Korea’s privacy regulator chief has indicated that SK Telecom (SKT) is likely to face a substantial fine due to a significant data breach that has raised alarm bells across the telecommunications sector. Personal Information Protection Commission (PIPC) chairman Ko Hak-soo stated on May 8, 2025, that the fine imposed on SKT will be considerable, reflecting the severity of the incident.
Speaking to the Korea JoongAng Daily after a seminar hosted by the American Chamber of Commerce in Korea (Amcham) in Seoul, Ko emphasized that the circumstances surrounding the breach warrant a high penalty. The recent hacking incident at SKT is particularly alarming, as it has affected a staggering 25 million subscribers, a far larger number compared to a previous incident involving rival LG U+, which faced a fine of 6.8 billion won ($4.86 million) in July 2023 for a data leak impacting 300,000 users.
Ko elaborated on the reasons why SKT’s penalty is expected to surpass that of LG U+. “Legal revisions introduced since then allow for tougher sanctions, the scale of SKT’s leak is significantly larger affecting 25 million subscribers, and unlike LG U+, where the breach involved a supporting database, SKT’s data was compromised directly from its primary database,” Ko explained.
Under the revised Personal Information Protection Act, which came into effect in September 2023, fines can now reach up to 3 percent of a company’s total revenue rather than just the revenue directly linked to the violation. This change could potentially lead to a record fine for SKT, depending on how the commission evaluates the incident. When asked whether the fine would surpass the 15.1 billion won figure set by Kakao following its data breach in May 2024, Ko refrained from providing a direct answer.
Meanwhile, SK Telecom CEO Ryu Young-sang has expressed concerns about the financial implications of the data breach, particularly regarding the potential waiver of early termination fees for users. During a National Assembly hearing on the same day, Ryu indicated that if the company opts to waive these fees, it could face significant profit losses, estimating that up to 5 million users might leave the company each month.
Ryu warned that this could translate into a financial loss of up to 7 trillion won ($5 billion), which includes both the termination fees and three years' worth of revenue from those users. "If we waive the fees, we expect the number to go over 10 times the current number to 2.5 million users who will switch off (to different carriers)," he stated, highlighting the urgency of the situation.
As of now, approximately 250,000 users have already switched to different carriers since the data breach was detected on April 18, 2025. Ryu noted that waiving the termination fees has been suggested as a damage control measure, but he emphasized the need for careful consideration of various factors before making a decision. “The issue involves not only legal aspects but also the ecosystem of mobile telecommunications and various losses for SK Telecom, all complexly intertwined,” he remarked.
SK Telecom, which boasts a subscriber base of 25 million—nearly half of Korea's population—is expected to start notifying its users potentially affected by the data breach by Friday, May 9, 2025. According to the PIPC, the leaked personal data includes a total of 25 types of information stored in SKT's main subscriber database, such as phone numbers, subscriber identity numbers, USIM authentication keys, and other USIM-related data.
In addition to the ongoing investigation into SKT, the PIPC has been scrutinizing major robot vacuum brands, including China’s Roborock, Ecovacs, and Xiaomi, since March 2025. This investigation stems from concerns that these manufacturers may be improperly collecting and transmitting Korean users’ personal data overseas. Ko mentioned that the PIPC is currently focused on examining privacy practices and legal compliance rather than imposing penalties, but he did not provide a timeline for when the investigation results would be released.
The fallout from the data breach at SK Telecom raises critical questions about data security and consumer trust in the telecommunications industry. As companies navigate the complexities of privacy regulations and the repercussions of such breaches, the stakes are higher than ever for both consumers and service providers.

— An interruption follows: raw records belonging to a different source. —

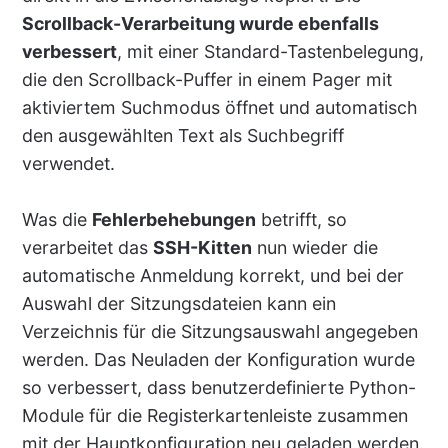
Scrollback-Verarbeitung wurde ebenfalls
verbessert
, mit einer Standard-Tastenbelegung,
die den Scrollback-Puffer in einem Pager mit
aktiviertem Suchmodus öffnet und automatisch
den ausgewählten Text als Suchbegriff
verwendet.
Was die
Fehlerbehebungen
betrifft, so
verarbeitet das
SSH-Kitten
nun wieder die
automatische Anmeldung korrekt, und bei der
Auswahl der Sitzungsdateien kann ein
Verzeichnis für die Sitzungsauswahl angegeben
werden. Das Neuladen der Konfiguration wurde
so verbessert, dass benutzerdefinierte Python-
Module für die Registerkartenleiste zusammen
mit der Hauptkonfiguration neu geladen werden.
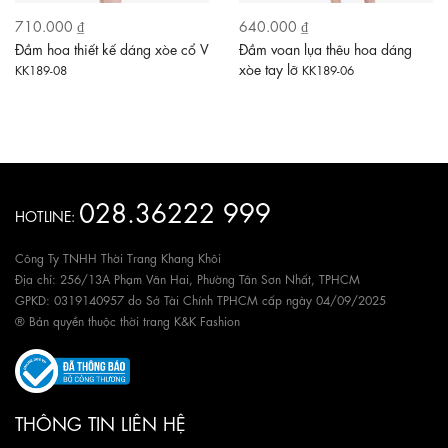
710.000 ₫
640.000 ₫
Đầm hoa thiết kế dáng xòe cổ V
Đầm voan lụa thêu hoa dáng
xòe tay lỡ
KK189-08
KK189-06
028.36222 999
HOTLINE:
Công Ty TNHH Thời Trang Khang Khôi
Địa chỉ: 256/13A Phạm Văn Hai, Phường Tân Sơn Nhất, TPHCM
GPKD: 0319140957 do Sở Tài Chính TPHCM cấp ngày 04/09/2025
® Bản quyền thuộc thời trang K&K Fashion
THÔNG TIN LIÊN HỆ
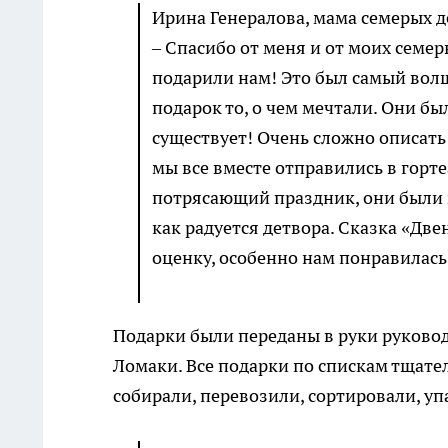
Ирина Генералова, мама семерых д
– Спасибо от меня и от моих семер
подарили нам! Это был самый волш
подарок то, о чем мечтали. Они бы
существует! Очень сложно описать
мы все вместе отправились в горт
потрясающий праздник, они были в 
как радуется детвора. Сказка «Дв
оценку, особенно нам понравилась
Подарки были переданы в руки руково
Ломаки. Все подарки по спискам тщател
собирали, перевозили, сортировали, у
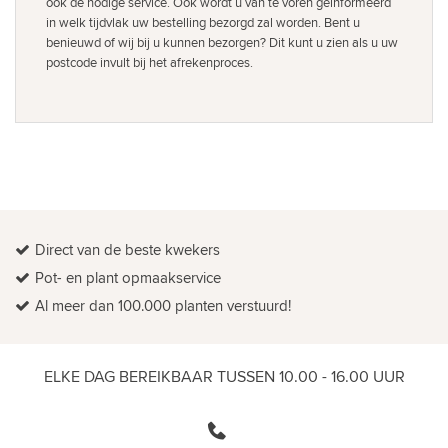
ook de nodige service. Ook wordt u van te voren geïnformeerd
in welk tijdvlak uw bestelling bezorgd zal worden. Bent u
benieuwd of wij bij u kunnen bezorgen? Dit kunt u zien als u uw
postcode invult bij het afrekenproces.
Direct van de beste kwekers
Pot- en plant opmaakservice
Al meer dan 100.000 planten verstuurd!
ELKE DAG BEREIKBAAR TUSSEN 10.00 - 16.00 UUR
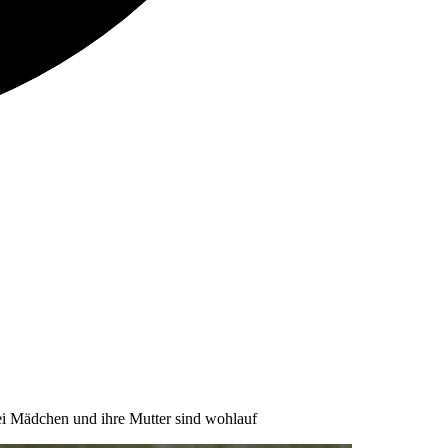
ei Mädchen und ihre Mutter sind wohlauf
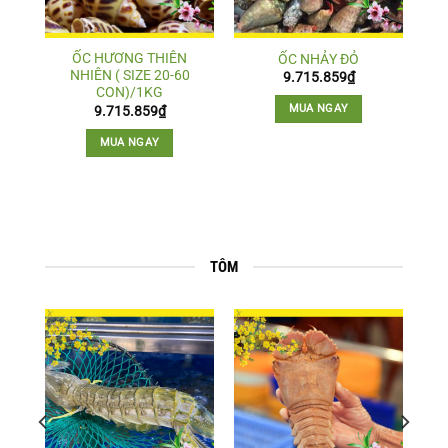
ỐC HƯƠNG THIÊN
)
ỐC NHẢY ĐỎ
NHIÊN ( SIZE 20-60
9.715.859
₫
CON)/1KG
MUA NGAY
9.715.859
₫
MUA NGAY
TÔM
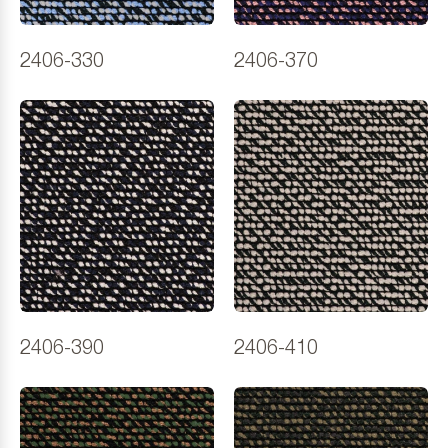
2406-330
2406-370
2406-390
2406-410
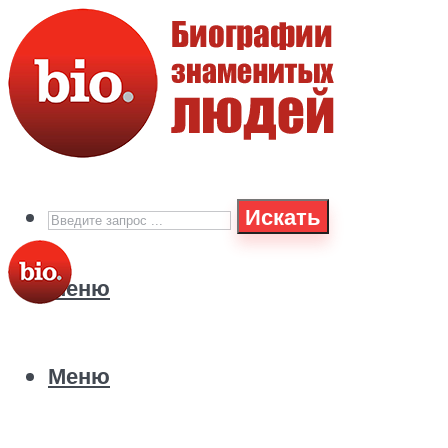
Искать
Меню
Меню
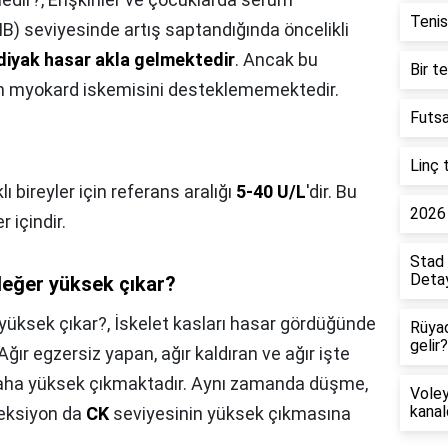
Tenis
B) seviyesinde artış saptandığında öncelikli
diyak hasar akla gelmektedir
. Ancak bu
Bir t
an myokard iskemisini desteklememektedir.
Futsa
Linç 
klı bireyler için referans aralığı
5-40 U/L
'dir. Bu
2026 
 içindir.
Stad 
Detay
değer yüksek çıkar?
 yüksek çıkar?,
İskelet kasları hasar gördüğünde
Rüya
gelir?
ır egzersiz yapan, ağır kaldıran ve ağır işte
aha yüksek çıkmaktadır. Aynı zamanda düşme,
Voley
kanal
jeksiyon da
CK
seviyesinin yüksek çıkmasına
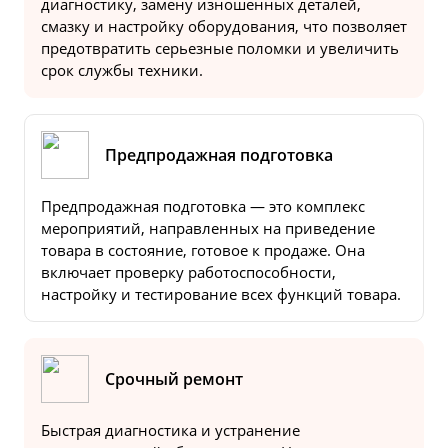
диагностику, замену изношенных деталей,
смазку и настройку оборудования, что позволяет
предотвратить серьезные поломки и увеличить
срок службы техники.
Предпродажная подготовка
Предпродажная подготовка — это комплекс
мероприятий, направленных на приведение
товара в состояние, готовое к продаже. Она
включает проверку работоспособности,
настройку и тестирование всех функций товара.
Срочный ремонт
Быстрая диагностика и устранение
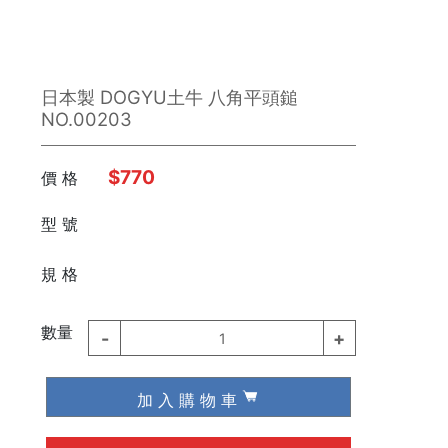
日本製 DOGYU土牛 八角平頭鎚
NO.00203
$770
價 格
型 號
⠀⠀
規 格
數量
-
+
1
加 入 購 物 車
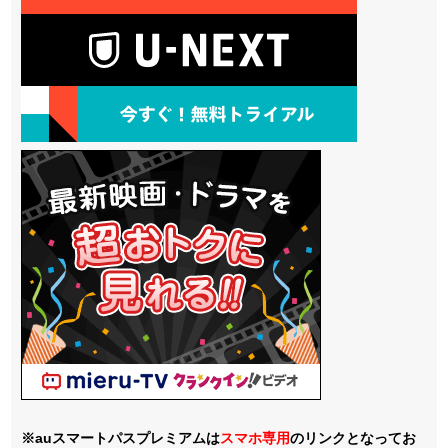
※auスマートパスプレミアムは
スマホ
専用
のリンクとなってお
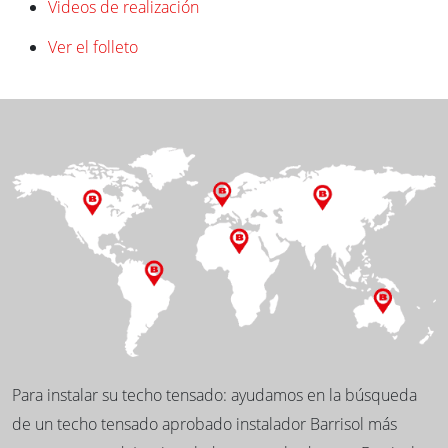
Videos de realización
Ver el folleto
Para instalar su techo tensado: ayudamos en la búsqueda
de un techo tensado aprobado instalador Barrisol más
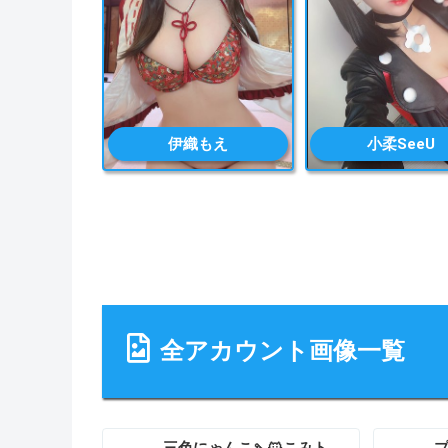
伊織もえ
小柔SeeU
全アカウント画像一覧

In light of these developments, it is clear that the repercussions of the data breach will extend beyond immediate financial penalties. The potential loss of millions of subscribers could have a lasting impact on SK Telecom’s reputation and market position, prompting the company to take swift action to regain consumer confidence.
As the situation unfolds, stakeholders in the telecommunications sector will be watching closely, eager to see how SK Telecom responds to the challenges posed by this incident and what measures will be implemented to enhance data protection moving forward.